Walter L. Hixson est un historien diplomatique et culturel, Il a écrit récemment  American Settler Colonialism : A History (Palgrave Macmillan, 2013), qui a reçu le titre de « Outstanding Academic Title » décerné par Choice.  Parmi ses précédents ouvrages, citons The Myth of American Diplomacy : National Identity and US Foreign Policy (Yale University Press, 2008), qui a également reçu le titre de Choice ; Parting the Curtain : Propaganda, Culture, and the Cold War, 1945-1961 (St. Martin’s Press, 1997) ; Witness to Disintegration : Provincial Life in the Last Year of the USSR (University Press of New England, 1993) ; et George F. Kennan : Cold War Iconoclast (Columbia University Press, 1989 ; lauréat du prix Bernath Book).  Il a publié de nombreux autres livres, articles et essais de grande envergure, notamment des évaluations de la guerre du Vietnam dans l’histoire et la mémoire, une analyse des romans de Tom Clancy en tant que reflet des mentalités de sécurité nationale de l’époque de Reagan, et le contexte culturel des crimes à sensation dans l’histoire américaine.
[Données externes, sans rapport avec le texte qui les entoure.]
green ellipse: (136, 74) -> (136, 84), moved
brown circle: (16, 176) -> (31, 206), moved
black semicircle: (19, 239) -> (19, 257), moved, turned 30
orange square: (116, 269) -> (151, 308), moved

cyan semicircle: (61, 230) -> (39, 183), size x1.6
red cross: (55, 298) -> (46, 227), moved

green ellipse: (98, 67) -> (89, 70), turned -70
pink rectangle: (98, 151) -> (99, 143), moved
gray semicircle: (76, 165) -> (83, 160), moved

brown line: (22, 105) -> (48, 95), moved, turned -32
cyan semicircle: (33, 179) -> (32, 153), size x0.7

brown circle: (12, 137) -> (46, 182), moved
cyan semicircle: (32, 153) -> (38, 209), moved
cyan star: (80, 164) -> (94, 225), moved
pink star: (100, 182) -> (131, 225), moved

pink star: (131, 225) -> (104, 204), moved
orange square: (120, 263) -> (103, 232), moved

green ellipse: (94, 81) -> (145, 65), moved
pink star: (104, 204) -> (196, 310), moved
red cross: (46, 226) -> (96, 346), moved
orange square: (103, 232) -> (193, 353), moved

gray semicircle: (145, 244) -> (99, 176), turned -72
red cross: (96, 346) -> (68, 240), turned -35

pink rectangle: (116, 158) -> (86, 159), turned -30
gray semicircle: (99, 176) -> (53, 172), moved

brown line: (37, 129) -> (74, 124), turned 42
Hixson, qui est un éminent professeur d’histoire à l’université d’Akron, est en train de faire les dernières révisions d’un manuel, American Foreign Relations : A New Diplomatic History, qui sera publié à l’automne par Routledge.  Le texte souligne le rôle des facteurs culturels, en particulier la race, la religion et le sexe, dans l’explication de l’histoire des relations étrangères américaines.

Pour son prochain projet, le professeur Hixson se concentrera sur la relation spéciale entre les États-Unis et Israël dans un contexte historique et culturel.  L’analyse interrogera et refondra les relations américano-israéliennes à la lumière des études sur les colons et de ses précédents travaux sur la culture et la diplomatie.  En 2012, Hixson a voyagé à travers Israël et les territoires palestiniens occupés avec l’ONG Interfaith Peace Builders, et a terminé sa tournée en solo au Liban.  Hixson a par ailleurs enseigné, donné des conférences et voyagé, notamment plusieurs semaines au Vietnam et en Asie du Sud-Est, ainsi que des bourses d’enseignement Fulbright à l’université d’État de Kazan dans l’ex-URSS (1990-91) et à l’Institut chinois des affaires étrangères à Pékin (2009).  Natif de Louisville, dans le Kentucky, Hixson a obtenu un doctorat de l’Université du Colorado à Boulder en 1986.  Il aime dîner avec sa famille, promener son chien, faire des randonnées dans les montagnes Rocheuses, les Cleveland Cavaliers, et tester des variétés de Pinot Noir.